> _Stored records_
——————

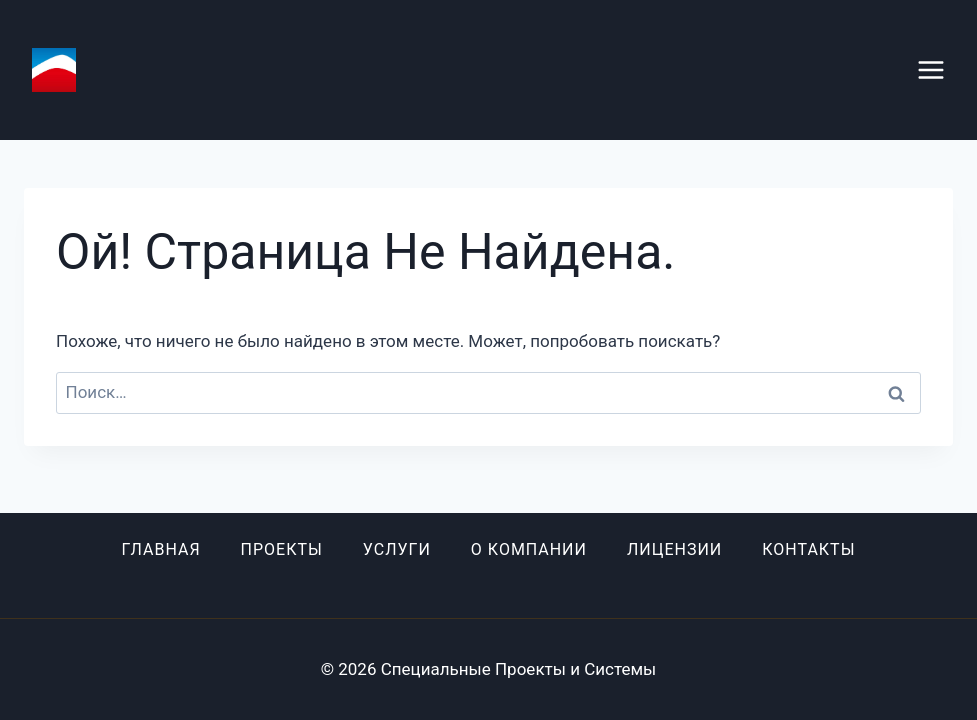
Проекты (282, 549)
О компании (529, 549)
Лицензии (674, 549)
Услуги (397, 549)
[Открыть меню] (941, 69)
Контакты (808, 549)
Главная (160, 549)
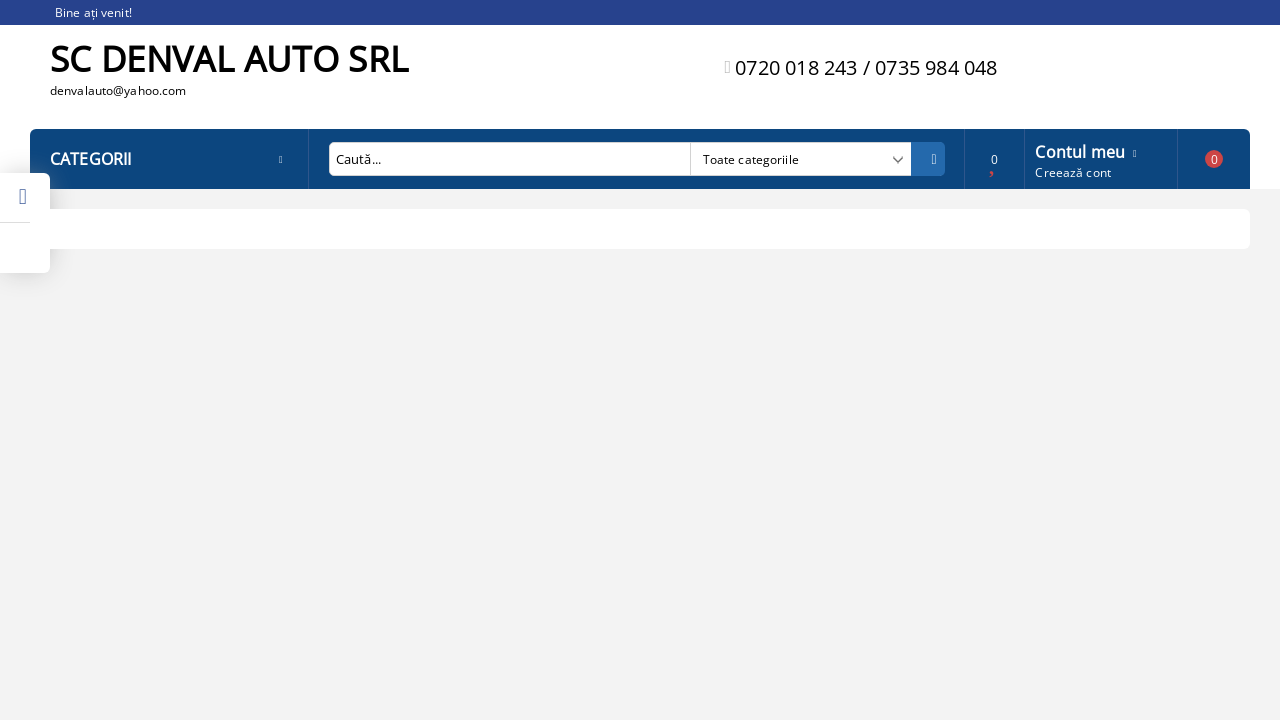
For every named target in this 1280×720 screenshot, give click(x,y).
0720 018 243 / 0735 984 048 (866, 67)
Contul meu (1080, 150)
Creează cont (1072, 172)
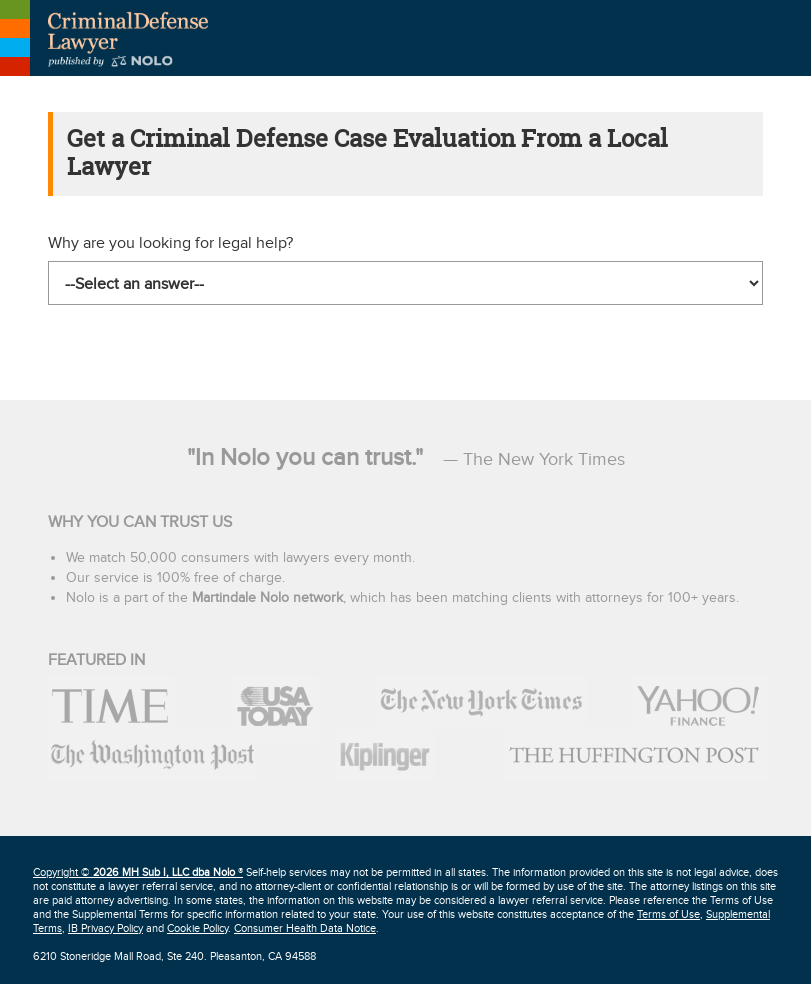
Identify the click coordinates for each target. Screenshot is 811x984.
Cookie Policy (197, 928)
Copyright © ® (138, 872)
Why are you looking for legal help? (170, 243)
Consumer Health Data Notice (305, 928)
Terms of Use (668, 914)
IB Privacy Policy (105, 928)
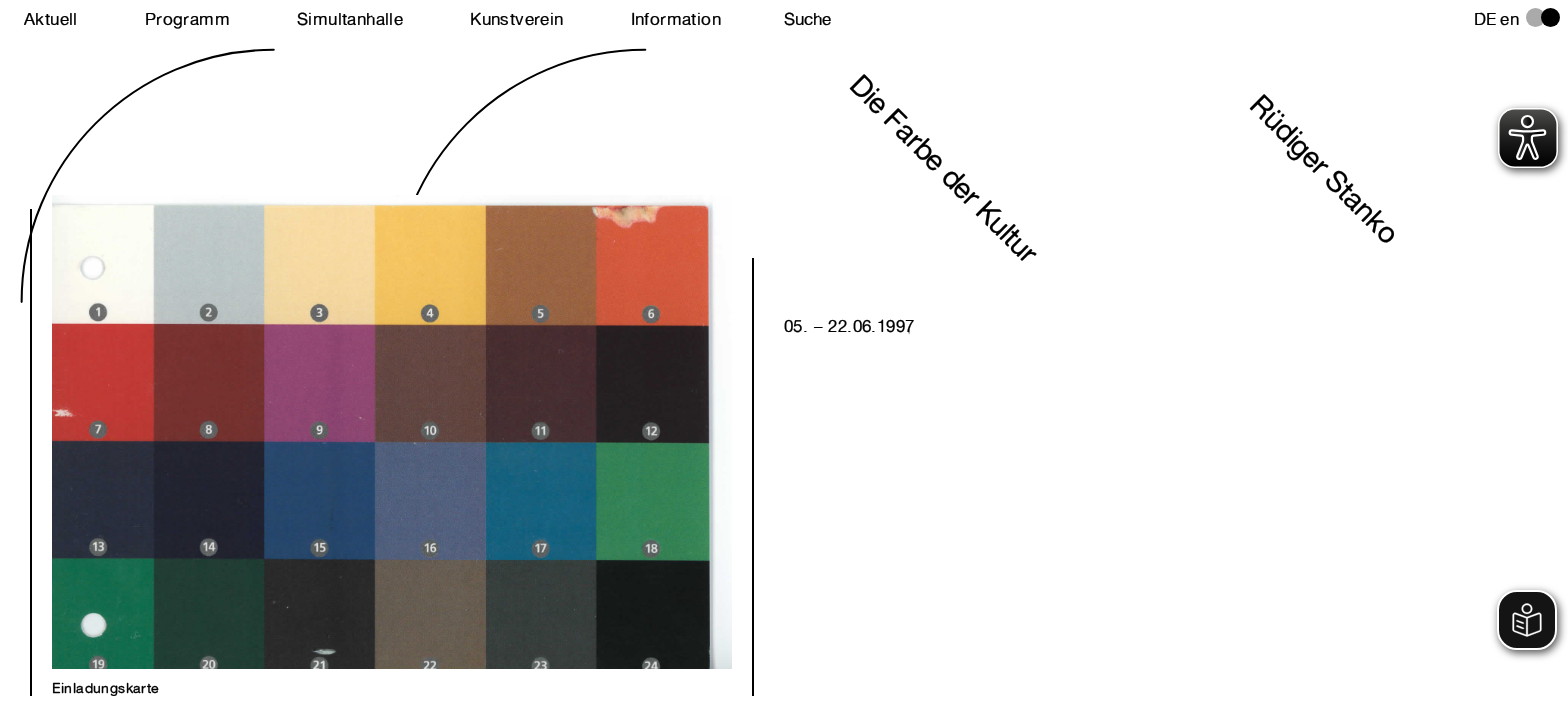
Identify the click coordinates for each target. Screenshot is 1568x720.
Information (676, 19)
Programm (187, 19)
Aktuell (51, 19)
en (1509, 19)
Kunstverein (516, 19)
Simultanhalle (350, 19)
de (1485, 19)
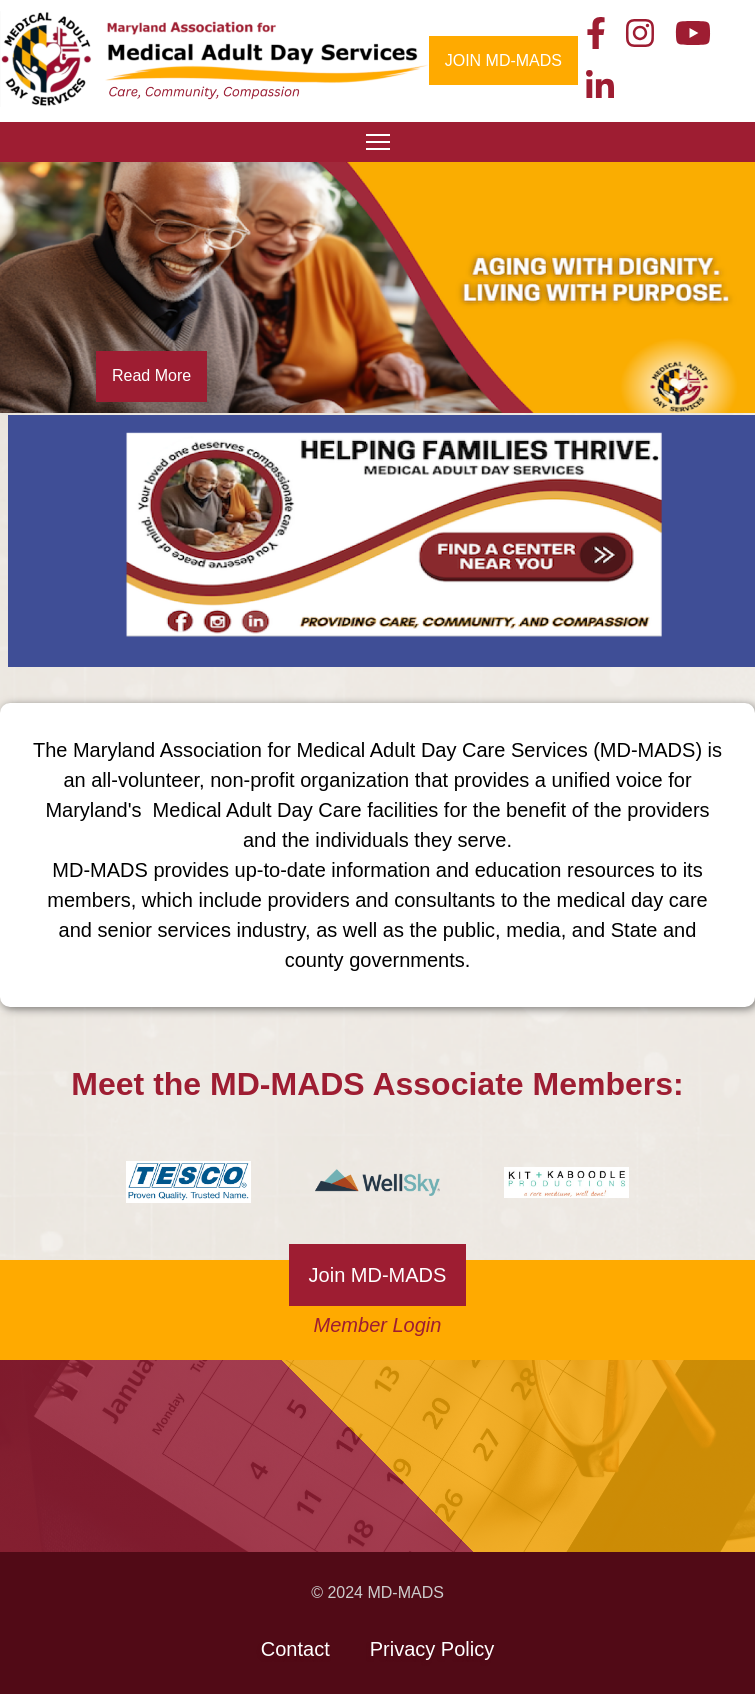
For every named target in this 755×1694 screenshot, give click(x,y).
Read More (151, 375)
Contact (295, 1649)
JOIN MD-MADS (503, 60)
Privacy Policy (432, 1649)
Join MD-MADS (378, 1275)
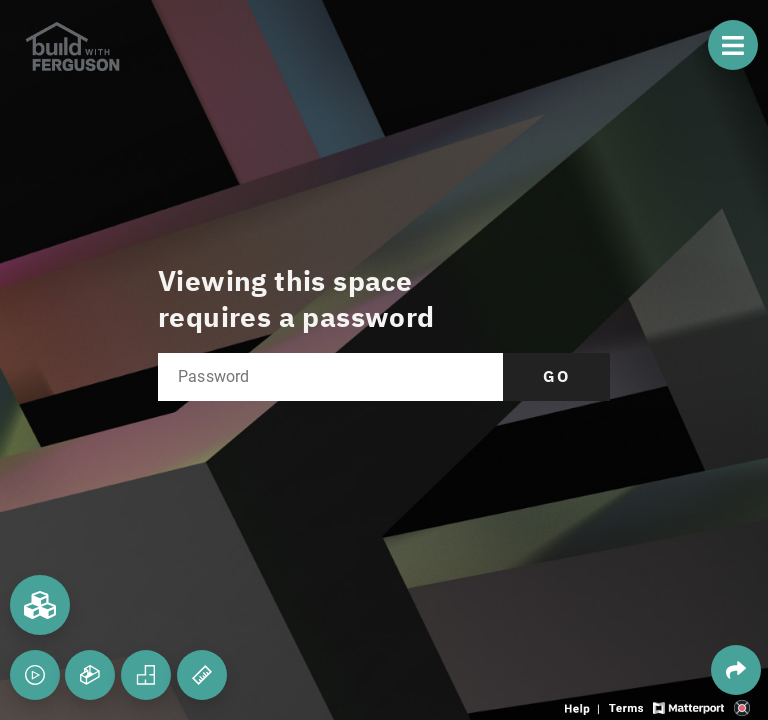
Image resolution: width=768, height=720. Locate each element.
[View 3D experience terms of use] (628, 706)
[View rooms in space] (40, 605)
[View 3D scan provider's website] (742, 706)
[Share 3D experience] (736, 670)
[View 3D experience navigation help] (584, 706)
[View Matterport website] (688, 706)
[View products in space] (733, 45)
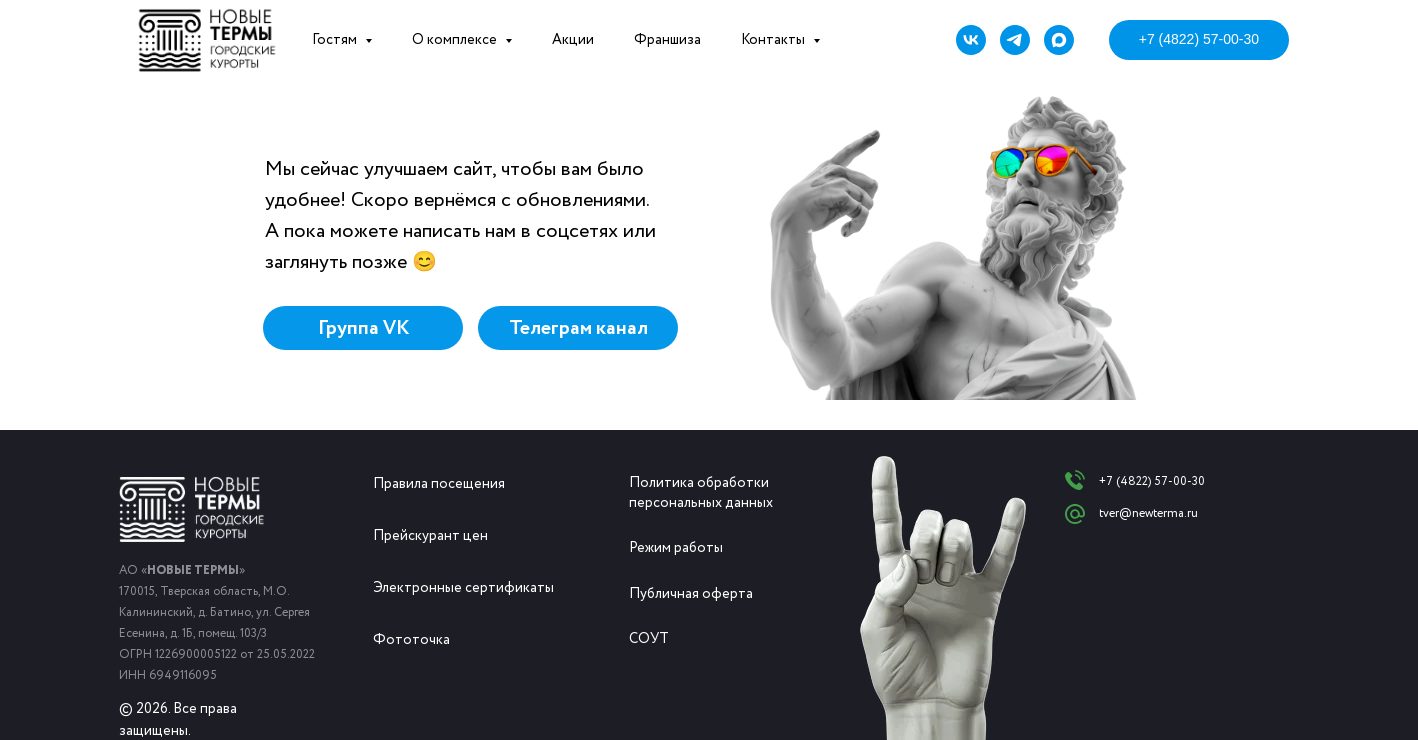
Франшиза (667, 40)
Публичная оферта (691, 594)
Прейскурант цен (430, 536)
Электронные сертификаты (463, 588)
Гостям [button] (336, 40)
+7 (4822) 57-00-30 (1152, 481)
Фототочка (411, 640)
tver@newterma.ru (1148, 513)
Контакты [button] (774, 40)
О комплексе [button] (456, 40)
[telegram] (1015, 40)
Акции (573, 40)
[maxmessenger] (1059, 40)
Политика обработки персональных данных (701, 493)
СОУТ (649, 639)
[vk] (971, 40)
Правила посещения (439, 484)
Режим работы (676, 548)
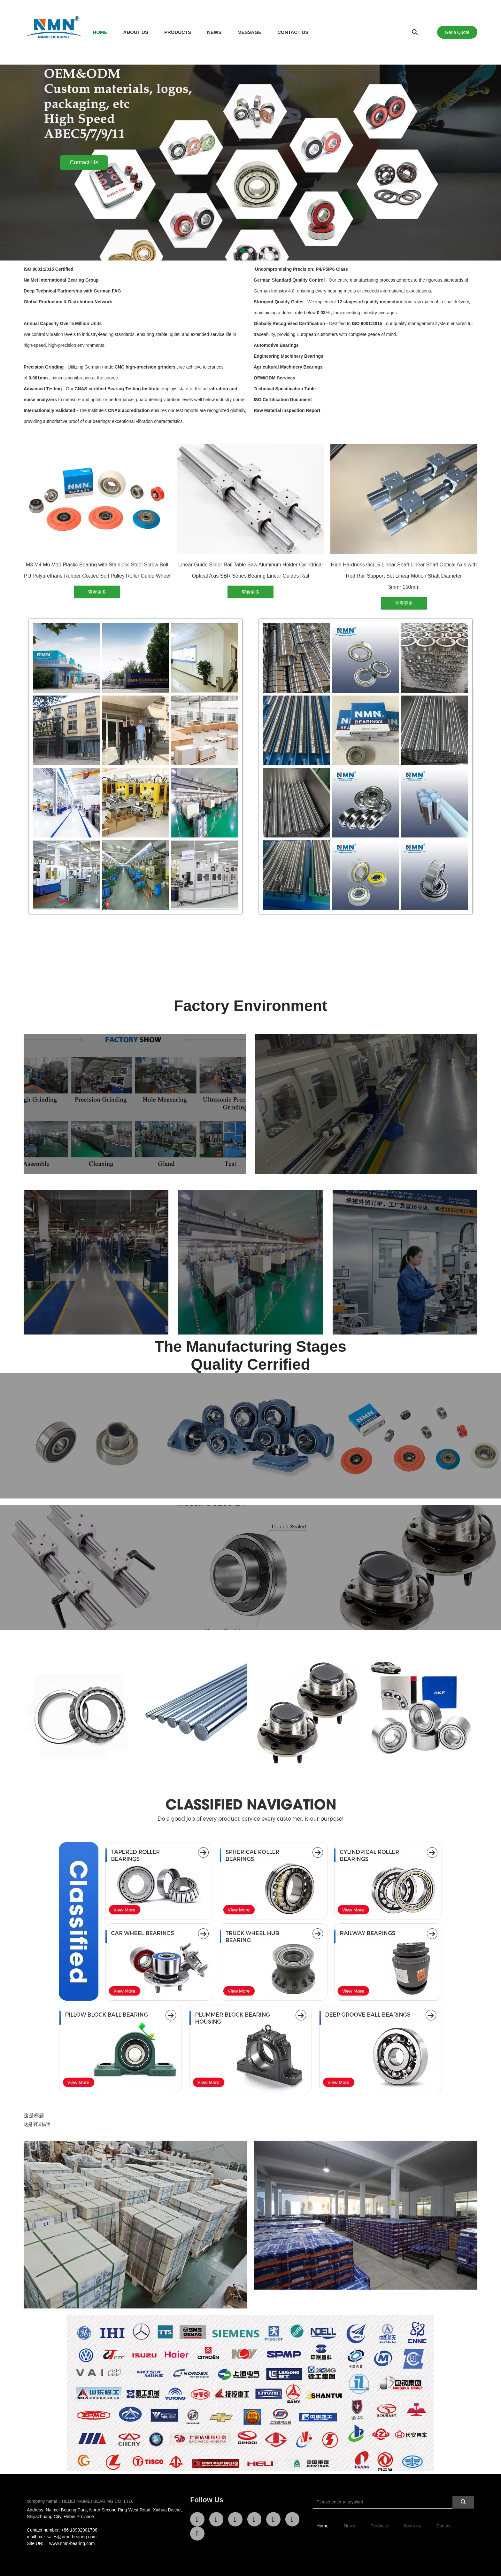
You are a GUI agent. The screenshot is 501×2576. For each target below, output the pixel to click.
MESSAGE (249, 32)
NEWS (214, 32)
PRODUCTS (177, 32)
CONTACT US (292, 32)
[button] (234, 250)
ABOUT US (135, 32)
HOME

——————

> _Task brief_
Pick out the lines above containing the word "Identify", then copy them.

> _Solution below_
Identify the click coordinates for each target. Screenshot is 811x984.
Identify the click coordinates for each target. Screenshot is 1568x720.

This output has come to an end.